Suara.com - Tak hanya Menteri Koordinator Bidang Perekonomian Airlangga Hartarto saja yang ketar-ketir terhadap ancaman kaburnya dana asing dari Indonesia, Menteri Keuangan Sri Mulyani Indrawati pun merasakan hal yang sama.
Sri Mulyani mengatakan dinamika perekonomian global membawa risiko disrupsi suplai dan aliran modal, tingginya angka inflasi di sejumlah negara maju membuat bank sentral masing-masing negara ingin menaikkan suku bunga acuannya.
"Ini perlu diwaspadai karena dampaknya ke seluruh dunia termasuk Indonesia karena kalau itu terjadi di negara negara maju mereka (negara maju) akan dipaksa pengetatan moneter dan capital outflow dan pengetatan nilai tukar," kata Sri Mulyani dalam sebuah webinar, Selasa (23/11/2021).
Menurutnya, negara maju mengalami kenaikan inflasi serta kenaikan harga komoditas dan semuanya mendorong kenaikan secara drastis. Apalagi, beberapa negara menaikan defisitnya pada keuangan negara.
Baca Juga: Sri Mulyani Bisa Tagih Pajak WNI yang Ada di Luar Negeri
"Negara maju dalam pilihan sulit," imbuhnya.
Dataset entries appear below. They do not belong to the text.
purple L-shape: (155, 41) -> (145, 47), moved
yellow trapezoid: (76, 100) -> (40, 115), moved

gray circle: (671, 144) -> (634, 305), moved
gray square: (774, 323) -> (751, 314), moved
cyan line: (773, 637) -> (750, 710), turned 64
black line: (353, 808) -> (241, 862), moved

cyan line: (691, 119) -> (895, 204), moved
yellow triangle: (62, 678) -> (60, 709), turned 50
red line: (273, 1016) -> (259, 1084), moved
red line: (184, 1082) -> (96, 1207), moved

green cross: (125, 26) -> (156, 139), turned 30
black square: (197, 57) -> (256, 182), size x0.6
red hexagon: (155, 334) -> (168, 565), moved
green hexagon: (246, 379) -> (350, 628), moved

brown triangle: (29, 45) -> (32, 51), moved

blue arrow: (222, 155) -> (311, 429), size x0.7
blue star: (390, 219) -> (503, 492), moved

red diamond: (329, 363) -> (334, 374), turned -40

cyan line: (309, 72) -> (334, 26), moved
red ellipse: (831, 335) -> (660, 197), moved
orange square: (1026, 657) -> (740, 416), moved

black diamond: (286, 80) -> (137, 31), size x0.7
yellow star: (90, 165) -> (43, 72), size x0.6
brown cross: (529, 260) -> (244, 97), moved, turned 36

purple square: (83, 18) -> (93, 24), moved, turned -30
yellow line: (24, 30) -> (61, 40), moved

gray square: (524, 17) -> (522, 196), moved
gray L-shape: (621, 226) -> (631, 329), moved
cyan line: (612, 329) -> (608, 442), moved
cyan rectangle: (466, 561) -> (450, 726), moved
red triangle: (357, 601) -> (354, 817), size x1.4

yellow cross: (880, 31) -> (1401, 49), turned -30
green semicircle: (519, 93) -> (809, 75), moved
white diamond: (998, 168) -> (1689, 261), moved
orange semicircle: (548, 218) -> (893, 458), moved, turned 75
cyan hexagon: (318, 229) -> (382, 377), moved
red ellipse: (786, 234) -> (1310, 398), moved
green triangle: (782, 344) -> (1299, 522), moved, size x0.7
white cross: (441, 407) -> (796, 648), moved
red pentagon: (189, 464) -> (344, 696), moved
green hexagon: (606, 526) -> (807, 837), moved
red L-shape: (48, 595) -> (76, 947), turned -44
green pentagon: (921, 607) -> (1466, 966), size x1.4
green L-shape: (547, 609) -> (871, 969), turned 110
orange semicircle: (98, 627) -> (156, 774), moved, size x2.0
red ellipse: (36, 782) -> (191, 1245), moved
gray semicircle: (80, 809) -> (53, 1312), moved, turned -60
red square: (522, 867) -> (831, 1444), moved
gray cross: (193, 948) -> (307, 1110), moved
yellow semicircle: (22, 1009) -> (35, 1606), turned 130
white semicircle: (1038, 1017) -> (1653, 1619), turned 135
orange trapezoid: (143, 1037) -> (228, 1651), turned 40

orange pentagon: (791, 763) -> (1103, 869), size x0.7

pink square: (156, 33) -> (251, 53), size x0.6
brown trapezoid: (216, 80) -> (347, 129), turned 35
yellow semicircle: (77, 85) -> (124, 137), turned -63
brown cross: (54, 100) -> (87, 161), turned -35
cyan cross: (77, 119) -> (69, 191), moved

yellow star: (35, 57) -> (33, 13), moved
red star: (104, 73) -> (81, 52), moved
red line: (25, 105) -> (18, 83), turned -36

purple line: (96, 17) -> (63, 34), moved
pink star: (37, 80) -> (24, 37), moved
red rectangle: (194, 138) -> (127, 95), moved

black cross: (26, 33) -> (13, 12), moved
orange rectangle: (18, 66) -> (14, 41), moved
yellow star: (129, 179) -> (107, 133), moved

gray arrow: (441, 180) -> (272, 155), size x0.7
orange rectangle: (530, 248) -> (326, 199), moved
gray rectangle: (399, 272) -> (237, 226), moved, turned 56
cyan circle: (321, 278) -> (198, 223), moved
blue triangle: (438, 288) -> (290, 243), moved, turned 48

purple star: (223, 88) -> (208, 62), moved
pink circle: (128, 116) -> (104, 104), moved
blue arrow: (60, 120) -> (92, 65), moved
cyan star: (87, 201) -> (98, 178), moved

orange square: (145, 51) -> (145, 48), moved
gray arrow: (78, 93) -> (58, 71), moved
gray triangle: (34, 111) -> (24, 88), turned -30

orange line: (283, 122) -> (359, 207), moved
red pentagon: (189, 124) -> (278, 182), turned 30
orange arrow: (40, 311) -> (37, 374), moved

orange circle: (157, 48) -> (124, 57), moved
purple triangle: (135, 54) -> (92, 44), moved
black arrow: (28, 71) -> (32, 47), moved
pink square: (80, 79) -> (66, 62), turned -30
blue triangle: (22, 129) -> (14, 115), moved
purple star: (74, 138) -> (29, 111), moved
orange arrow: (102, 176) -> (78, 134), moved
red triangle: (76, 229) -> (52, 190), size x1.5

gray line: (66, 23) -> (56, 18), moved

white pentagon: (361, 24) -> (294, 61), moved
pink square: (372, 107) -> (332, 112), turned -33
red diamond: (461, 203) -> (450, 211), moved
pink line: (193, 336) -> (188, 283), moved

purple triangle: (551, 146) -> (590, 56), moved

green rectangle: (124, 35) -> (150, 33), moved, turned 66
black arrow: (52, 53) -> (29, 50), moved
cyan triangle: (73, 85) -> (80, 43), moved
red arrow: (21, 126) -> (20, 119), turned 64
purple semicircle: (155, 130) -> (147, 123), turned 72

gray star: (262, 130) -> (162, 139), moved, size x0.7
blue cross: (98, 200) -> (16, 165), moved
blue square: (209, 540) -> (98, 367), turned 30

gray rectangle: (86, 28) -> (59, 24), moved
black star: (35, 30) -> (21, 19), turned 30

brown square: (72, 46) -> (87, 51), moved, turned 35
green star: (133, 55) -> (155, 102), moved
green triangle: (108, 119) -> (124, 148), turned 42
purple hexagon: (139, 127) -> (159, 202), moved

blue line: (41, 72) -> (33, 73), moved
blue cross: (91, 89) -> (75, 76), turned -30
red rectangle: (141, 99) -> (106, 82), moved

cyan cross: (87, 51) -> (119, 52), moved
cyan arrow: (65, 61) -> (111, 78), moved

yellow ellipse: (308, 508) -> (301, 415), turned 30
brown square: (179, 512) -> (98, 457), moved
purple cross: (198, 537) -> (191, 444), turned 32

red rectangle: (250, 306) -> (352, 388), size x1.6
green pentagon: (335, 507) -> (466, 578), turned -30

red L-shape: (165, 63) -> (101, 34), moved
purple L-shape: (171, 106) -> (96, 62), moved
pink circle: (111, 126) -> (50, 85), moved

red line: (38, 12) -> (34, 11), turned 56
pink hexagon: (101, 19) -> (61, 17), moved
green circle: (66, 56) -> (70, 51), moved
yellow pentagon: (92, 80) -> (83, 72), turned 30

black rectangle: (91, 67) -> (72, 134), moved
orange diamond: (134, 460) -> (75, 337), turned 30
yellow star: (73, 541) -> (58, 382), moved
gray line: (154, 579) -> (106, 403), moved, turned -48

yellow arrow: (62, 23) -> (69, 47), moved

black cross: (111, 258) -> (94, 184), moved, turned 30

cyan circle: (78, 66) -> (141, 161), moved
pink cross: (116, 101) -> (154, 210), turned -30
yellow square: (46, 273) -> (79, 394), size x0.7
Lanjutnya, Indonesia tidak bisa mengontrol kondisi global. Namun pemerintah dapat mengatur kebijakan fiskal untuk merespons perkembangan kondisi itu.
"Dalam proses pemulihan ini lingkungan global tidak statis, dinamis, atau cenderung volatil," katanya.
Selain itu, Indonesia harus mampu terus menjaga pulihnya permintaan (demand) tanpa membawa dampak inflasi berlebih. Menurutnya, saat ini muncul risiko disrupsi suplai (supply disruption) ketika perekonomian nasional tumbuh, tetapi sejalan dengan kondisi global bahwa terdapat potensi kenaikan inflasi.
"Kita perlu waspada supply disruption, apabila demand lebih cepat dari supply-nya, ini membentuk demand side inflation," kata Sri Mulyani.
Baca Juga: Prospek Ekonomi 2022 Makin Cerah, Tetapi Menko Airlangga Hartarto Minta Tetap Waspada
Sebelumnya Menko Airlangga tampak was-was dengan rencana Bank Sentral Amerika Serikat (AS) The Federal Reserve yang kembali memberi sinyal akan lebih cepat melakukan tapering off atau menaikkan suku bunganya.
Kondisi tersebut kata Airlangga akan berdampak pada kaburnya dana asing dari Indonesia.
"Peningkatan suku bunga, nantinya berdampak pada capital flight di negara berkembang termasuk Indonesia karena di sana tingkat bunganya lebih tinggi dari negara berkembang," kata Airlangga dalam webinar Economic Outlook 2022, Senin (22/11/2021).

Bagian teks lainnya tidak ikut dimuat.